Other common methods

• isEmpty

Set

• A set  stores distinct values of the same type in a collection with no defined ordering.

• Uses :

  • You can use a set instead of an array when the order of items isn’t important

  • Or when you need to ensure that an item only appears once .

• My interpretation :

  • It's a "dictionary that only has keys, no values" .

Creation

var letters = Set<Character>()
print("letters is of type Set<Character> with \(letters.count) items.")
// Prints "letters is of type Set<Character> with 0 items."

var favoriteGenres: Set<String> = ["Rock", "Classical", "Hip hop"]
// favoriteGenres has been initialized with three initial items

var favoriteGenres: Set = ["Rock", "Classical", "Hip hop"]

Modification

letters.insert("a")
// letters now contains 1 value of type Character
letters = []
// letters is now an empty set, but is still of type Set<Character>

Operations

• Use the intersection(_:)  method to create a new set with only the values common to both sets.

• Use the symmetricDifference(_:)  method to create a new set with values in either set, but not both.

• Use the union(_:)  method to create a new set with all of the values in both sets.

• Use the subtracting(_:)  method to create a new set with values not in the specified set.

Logic

• Contains :

if favoriteGenres.contains("Funk") {
    print("I get up on the good foot.")
} else {
    print("It's too funky in here.")
}
// Prints "It's too funky in here."

• Use the “is equal” operator ( == ) to determine whether two sets contain all of the same values.

• Use the isSubset(of:)  method to determine whether all of the values of a set are contained in the specified set.

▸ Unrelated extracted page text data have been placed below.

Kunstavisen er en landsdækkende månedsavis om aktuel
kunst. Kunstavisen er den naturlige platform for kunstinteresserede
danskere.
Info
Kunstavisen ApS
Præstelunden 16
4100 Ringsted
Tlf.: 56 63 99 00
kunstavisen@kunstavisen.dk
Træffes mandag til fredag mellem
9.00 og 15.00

• Use the isSuperset(of:)  method to determine whether a set contains all of the values in a specified set.

• Use the isStrictSubset(of:)  or isStrictSuperset(of:)  methods to determine whether a set is a subset or superset, but not equal to, a specified set.

• Use the isDisjoint(with:)  method to determine whether two sets have no values in common.

Dictionary

Creation

var namesOfIntegers: [Int: String] = [:]
// namesOfIntegers is an empty [Int: String] dictionary

namesOfIntegers[16] = "sixteen"
// namesOfIntegers now contains 1 key-value pair
namesOfIntegers = [:]
// namesOfIntegers is once again an empty dictionary of type [Int: String]

var airports: [String: String] = ["YYZ": "Toronto Pearson", "DUB": "Dublin"]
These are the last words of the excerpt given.